Tag: M.W:200-300

Chemistry is the experimental science by definition. We want to make observations to prove hypothesis. For this purpose, we perform experiments in the lab. , Product Details of 388077-74-5, 388077-74-5, Name is 1-Boc-2-piperidinamide, molecular formula is C11H20N2O3, belongs to piperidines compound. In a document, author is Kaygusuz, Ozge, introduce the new discover.

The reactions of hexachlorocyclotriphosphazene with piperidine, N-(1-naphthyl)ethylenediamine and 2-(2-hydroxyethylamino)ethanol. Antimicrobial activities of iminodiethoxy-substituted cyclotriphosphazene derivatives

A series of cyclotriphosphazene derivatives (5-16) were synthesized from the reactions of hexachlorocyclotriphosphazene (1, N3P3Cl6) with piperidine (2),N-(1-naphthyl)ethylenediamine (3) and 2-(2-hydroxyethylamino)ethanol (4). Of the synthesized compounds, 2-piperidino-2,4,4,6,6-pentachlorocyclotri phosphazatriene, N3P3Cl5[N-(C5H10)] (5); 2,4-piperidino-2,4,6,6-tetrachlorocyclo triphosphazatriene, N3P3Cl4[N-(C5H10)](2)(6); 2,4,6-piperidino-2,4,6-trichlorocyclo triphosphazatriene, N3P3Cl3[N-(C5H10)](3)(7); 2,2,4,6-piperidino-4,6-dichlorocyclotri phosphazatriene, N3P3Cl2[N-(C5H10)](4)(8); the 2,4,6,6-tetrachloro-2,4-non-gem-N-(1-naphthyl)ethylendiamino)-cyclotri phosphazatriene, N3P3Cl4[NH-(CH2)(2)-NH-(C10H7)](2)(9); and the 2,2,4,4,6,6-trispiro-2,2 ‘-iminodiethoxy-cyclotriphosphazatriene, N3P3[O-(CH2)(2)-NH-(CH2)(2)O](3)(14) derivatives are reported for the first time, others (10-13,15and16) were previously reported. The derived compounds (5-16) were structurally elucidated by elemental analysis and spectral data of(1)H and(31)P NMR and TLC-MS. Water-soluble hexachlorocyclotriphosphazene derivatives (10-16) were screened for their antimicrobial activities against three human pathogens;Escherichia coliW3110,Staphylococcus aureusATCC 25923, andCandida albicansATCC 10231 and compounds10,12, and16found to exhibit significant antimicrobial activities against the indicated microorganism.

A reaction mechanism is the microscopic path by which reactants are transformed into products. Each step is an elementary reaction. In my other articles, you can also check out more blogs about 388077-74-5. Product Details of 388077-74-5.

Reference:
Piperidine – Wikipedia,
,Piperidine | C5H11N – PubChem

 

In an article, author is Canfield, Jeremy R., once mentioned the application of 34737-89-8, Recommanded Product: 34737-89-8, Name is 1-Benzyl-3-methylpiperidin-4-one, molecular formula is C13H17NO, molecular weight is 203.28, MDL number is MFCD00044806, category is piperidines. Now introduce a scientific discovery about this category.

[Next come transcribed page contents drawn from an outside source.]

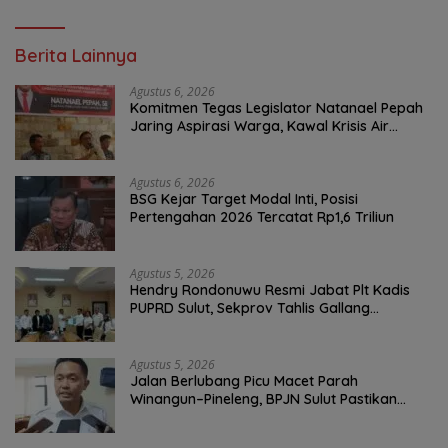
Berita Lainnya
Agustus 6, 2026
Komitmen Tegas Legislator Natanael Pepah
Jaring Aspirasi Warga, Kawal Krisis Air
Bersih Malalayang II Hingga Perbaikan
Infrastruktur
Agustus 6, 2026
BSG Kejar Target Modal Inti, Posisi
Pertengahan 2026 Tercatat Rp1,6 Triliun
Agustus 5, 2026
Hendry Rondonuwu Resmi Jabat Plt Kadis
PUPRD Sulut, Sekprov Tahlis Gallang
Tekankan Optimalisasi Layanan Publik
Agustus 5, 2026
Jalan Berlubang Picu Macet Parah
Winangun–Pineleng, BPJN Sulut Pastikan
Penambalan Aspal Dimulai Malam Ini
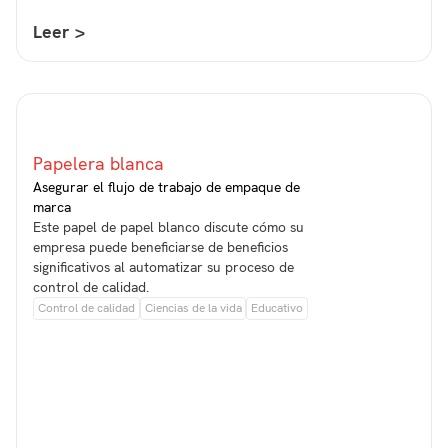
Leer >
Papelera blanca
Asegurar el flujo de trabajo de empaque de
marca
Este papel de papel blanco discute cómo su
empresa puede beneficiarse de beneficios
significativos al automatizar su proceso de
control de calidad.
Control de calidad
Ciencias de la vida
Educativo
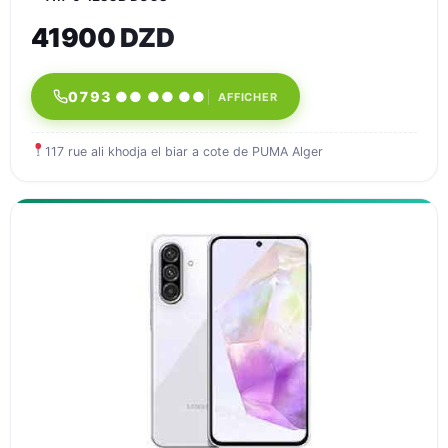
41900 DZD
0793 ●● ●● ●●
AFFICHER
117 rue ali khodja el biar a cote de PUMA Alger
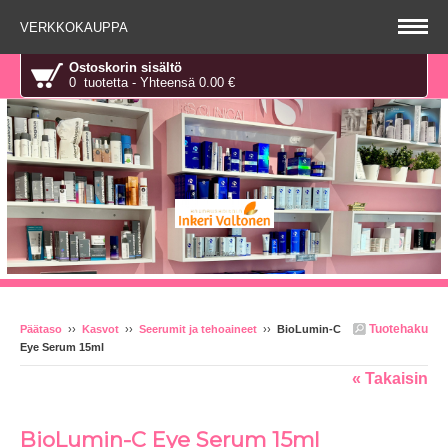
VERKKOKAUPPA
Ostoskorin sisältö
0 tuotetta - Yhteensä 0.00 €
Tuotehaku
Päätaso
››
Kasvot
››
Seerumit ja tehoaineet
››
BioLumin-C
Eye Serum 15ml
« Takaisin
BioLumin-C Eye Serum 15ml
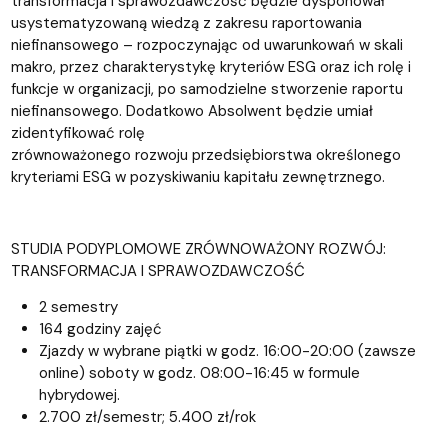
transformacja i sprawozdawczość będzie dysponował
usystematyzowaną wiedzą z zakresu raportowania
niefinansowego – rozpoczynając od uwarunkowań w skali
makro, przez charakterystykę kryteriów ESG oraz ich rolę i
funkcje w organizacji, po samodzielne stworzenie raportu
niefinansowego. Dodatkowo Absolwent będzie umiał
zidentyfikować rolę
zrównoważonego rozwoju przedsiębiorstwa określonego
kryteriami ESG w pozyskiwaniu kapitału zewnętrznego.
STUDIA PODYPLOMOWE ZRÓWNOWAŻONY ROZWÓJ:
TRANSFORMACJA I SPRAWOZDAWCZOŚĆ
2 semestry
164 godziny zajęć
Zjazdy w wybrane piątki w godz. 16:00-20:00 (zawsze
online) soboty w godz. 08:00-16:45 w formule
hybrydowej.
2.700 zł/semestr; 5.400 zł/rok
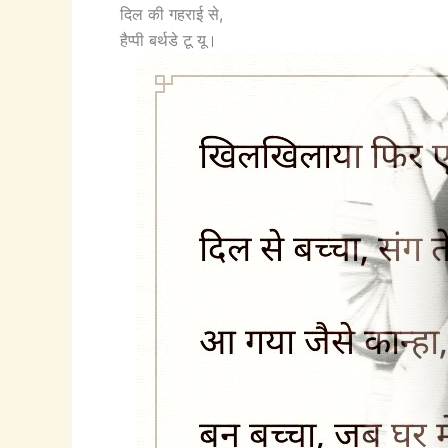
दिल की गहराई से,
हैप्पी बर्थडे टू यू।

Fentanyl Detection Using Eosin Y Paper Assays(,)

Eosin Y is a potential new color test for use in detecting illicit drugs that has not been extensively studied. In the present study, a variety of drugs of abuse and fentanyl analogues were tested to determine which drugs will bind to eosin Y, which functional groups are capable of binding and eliciting a color change, and a mechanism for eosin Y binding to fentanyl. Further, these agents were combined with common cutting agents and other drugs of abuse in order to determine the fentanyl detection limit in a drug mixture using an eosin Y test strip. Additionally, cobalt thiocyanate was used to determine whether the combination of cobalt thiocyanate and eosin Y has the potential to identify fentanyl. Through the testing performed, we concluded that (i) Eosin Y is capable of detecting low amounts of fentanyl down to 1%, (ii) Eosin Y binds to select tertiary amines to produce an orange to pink color change, and (iii) Eosin Y binds to the nonpiperidine ring nitrogen of fentanyl as a primary binding site and the piperidine ring nitrogen as a secondary binding site. While the cobalt thiocyanate assay detected 1% fentanyl in some of the mixtures, eosin Y detected 1% fentanyl in all mixtures. Finally, eosin Y was able to detect fentanyl in forensic case samples containing heroin and various cutting agents. Based on our results, eosin Y has the potential to screen for fentanyl and fentanyl analogues and can detect fentanyl in low amounts when mixed with common cutting agents.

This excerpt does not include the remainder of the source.